Perdana Menteri Saad al-Hariri mengatakan pemerintah akan memprioritaskan reformasi ekonomi yang diperlukan untuk mengendalikan utang publik Lebanon yang besar. Pemerintah pada bulan ini akhirnya sepakat setelah sempat berselisih soal pembentukan kabinet yang berlangsung tidak lama pascapemilihan anggota parlemen pada Mei tahun lalu.
Sebagian besar partai utama di Parlemen menduduki tempat di kabinet termasuk Presiden Michel Aoun, Al-Hariri yang didukung negara Barat, Ketua Parlemen Nabih Berri, serta kelompok Hizbullah, dukungan Iran. Menurut penyataan tentang kebijakan tersebut, rencana reformasi yang dijalankan pemerintah dapat menjadi sulit dan menyakitkan, namun harus dilakukan untuk menghindari kondisi ekonomi, keuangan dan sosial yang kian buruk.

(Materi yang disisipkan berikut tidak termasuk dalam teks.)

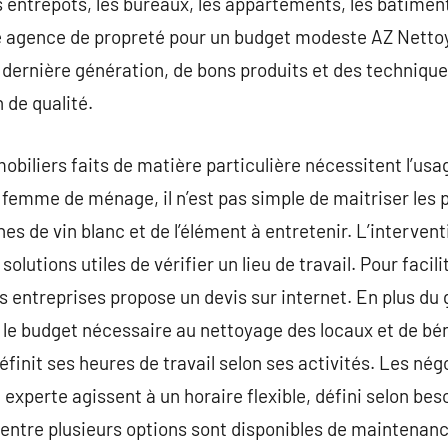
es entrepôts, les bureaux, les appartements, les batimen
e agence de propreté pour un budget modeste AZ Nettoya
dernière génération, de bons produits et des techniques
 de qualité.
biliers faits de matière particulière nécessitent l’usag
 femme de ménage, il n’est pas simple de maitriser les p
hes de vin blanc et de l’élément à entretenir. L’interven
olutions utiles de vérifier un lieu de travail. Pour facil
es entreprises propose un devis sur internet. En plus du
le budget nécessaire au nettoyage des locaux et de béné
éfinit ses heures de travail selon ses activités. Les né
 experte agissent à un horaire flexible, défini selon bes
 entre plusieurs options sont disponibles de maintenance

Pemerintah menjanjikan koreksi keuangan yang setara dengan sedikitnya satu persen GDP per tahun selama lima tahun, yang dimulai tahun ini. Reformasi tersebut akan tercapai dengan meningkatkan pendapatan dan memangkas pengeluaran, yang dimulai dengan pemindahan ke perusahaan besar milik negara, yang menurut Bank Dunia mewakili beban berat keuangan publik.